*** Opening of TASK MATERIAL ***
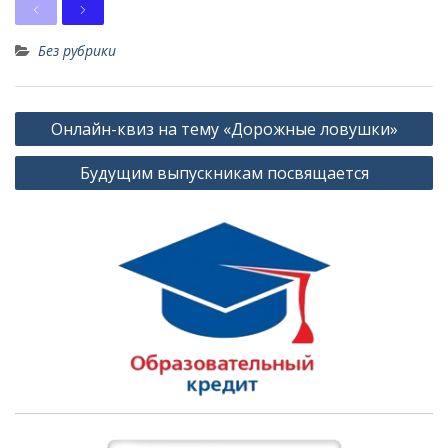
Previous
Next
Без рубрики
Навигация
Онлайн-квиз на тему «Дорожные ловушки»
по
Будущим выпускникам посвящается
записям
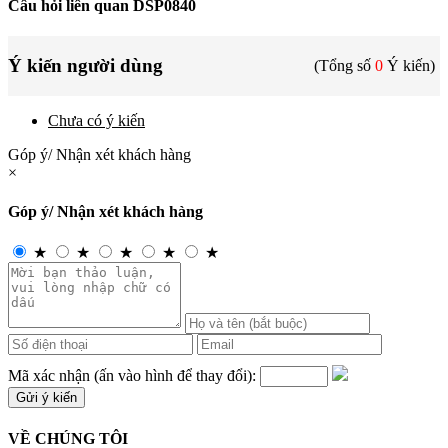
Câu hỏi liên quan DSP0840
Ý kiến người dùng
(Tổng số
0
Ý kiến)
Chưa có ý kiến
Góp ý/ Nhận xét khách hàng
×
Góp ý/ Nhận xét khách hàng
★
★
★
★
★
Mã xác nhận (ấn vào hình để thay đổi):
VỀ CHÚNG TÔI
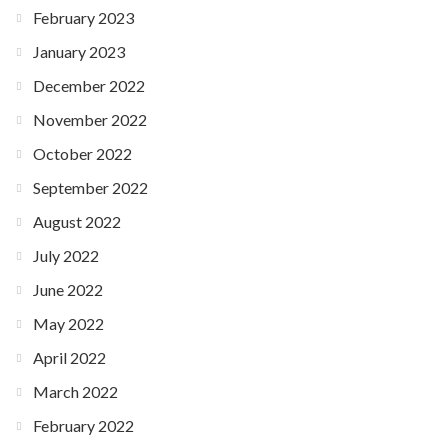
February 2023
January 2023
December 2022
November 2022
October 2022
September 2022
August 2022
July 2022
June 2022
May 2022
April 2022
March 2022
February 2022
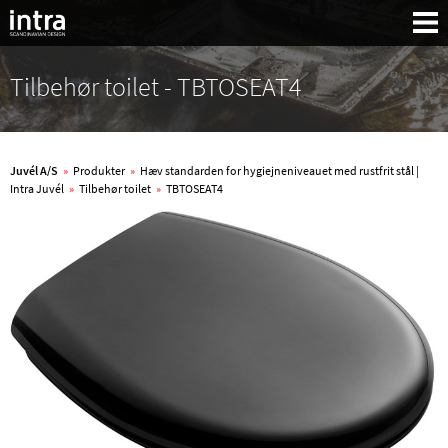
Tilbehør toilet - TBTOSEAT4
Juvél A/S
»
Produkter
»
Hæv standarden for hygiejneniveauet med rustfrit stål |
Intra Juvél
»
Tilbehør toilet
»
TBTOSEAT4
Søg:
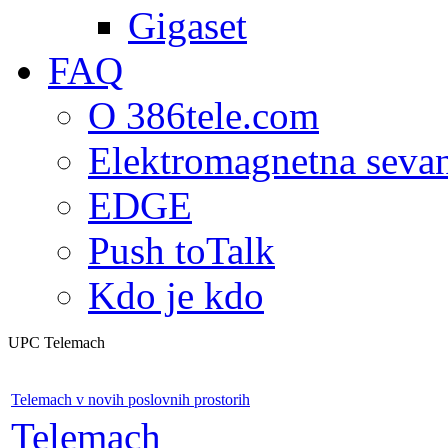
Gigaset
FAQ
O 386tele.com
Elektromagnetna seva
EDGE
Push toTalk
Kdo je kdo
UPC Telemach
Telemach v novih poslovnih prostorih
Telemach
*** Close of TASK MATERIAL ***
*** Opening of TASK MATERIAL ***
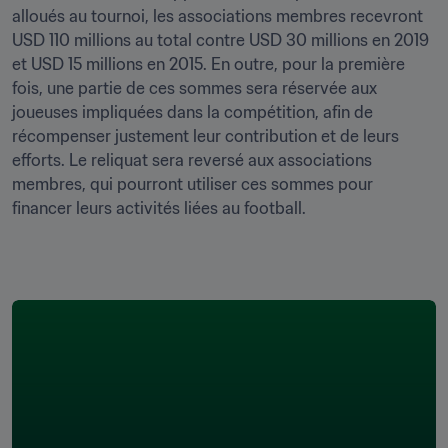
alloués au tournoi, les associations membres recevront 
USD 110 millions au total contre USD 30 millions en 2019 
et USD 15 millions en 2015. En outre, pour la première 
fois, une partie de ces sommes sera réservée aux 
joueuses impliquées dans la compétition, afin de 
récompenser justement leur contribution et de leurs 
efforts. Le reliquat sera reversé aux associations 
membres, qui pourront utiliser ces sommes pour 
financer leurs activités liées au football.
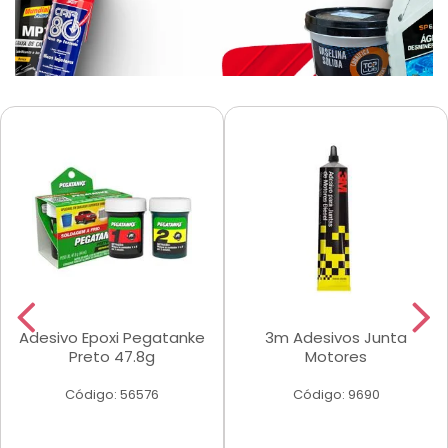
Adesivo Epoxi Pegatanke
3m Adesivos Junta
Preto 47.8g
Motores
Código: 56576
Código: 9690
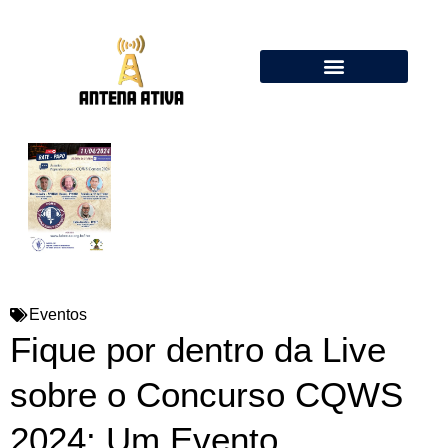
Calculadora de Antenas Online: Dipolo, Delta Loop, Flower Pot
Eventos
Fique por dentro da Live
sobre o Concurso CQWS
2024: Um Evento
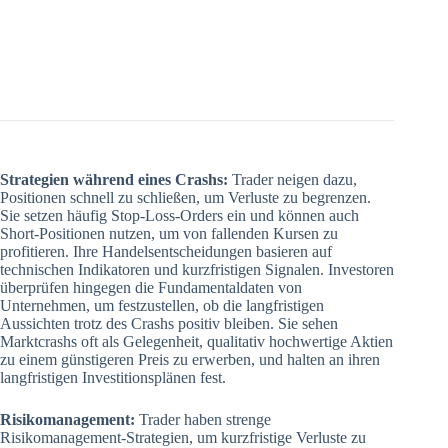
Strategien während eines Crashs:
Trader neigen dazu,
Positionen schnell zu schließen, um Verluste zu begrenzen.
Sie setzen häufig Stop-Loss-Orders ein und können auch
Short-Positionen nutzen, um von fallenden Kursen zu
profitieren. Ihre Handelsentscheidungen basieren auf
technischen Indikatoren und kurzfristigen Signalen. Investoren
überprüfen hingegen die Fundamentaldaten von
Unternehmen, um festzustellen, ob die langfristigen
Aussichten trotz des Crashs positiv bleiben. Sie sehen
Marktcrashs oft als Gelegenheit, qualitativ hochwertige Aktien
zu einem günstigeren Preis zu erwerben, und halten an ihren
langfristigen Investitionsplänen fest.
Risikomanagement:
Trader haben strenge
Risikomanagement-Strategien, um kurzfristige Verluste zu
*** Close of TASK MATERIAL ***
*** Opening of TASK MATERIAL ***
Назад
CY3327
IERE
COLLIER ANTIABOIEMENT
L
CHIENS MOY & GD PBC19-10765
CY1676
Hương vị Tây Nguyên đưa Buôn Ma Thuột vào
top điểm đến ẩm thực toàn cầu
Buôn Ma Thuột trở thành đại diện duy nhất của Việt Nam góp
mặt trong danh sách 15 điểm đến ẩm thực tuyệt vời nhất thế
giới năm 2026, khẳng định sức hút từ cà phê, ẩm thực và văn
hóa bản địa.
*** Close of TASK MATERIAL ***
▶ _WHAT THE TASK ASKS_
Search the listing above for "associations" and copy every line that holds it.

▶ _EXERCISE RESPONSE_
alloués au tournoi, les associations membres recevront 
efforts. Le reliquat sera reversé aux associations 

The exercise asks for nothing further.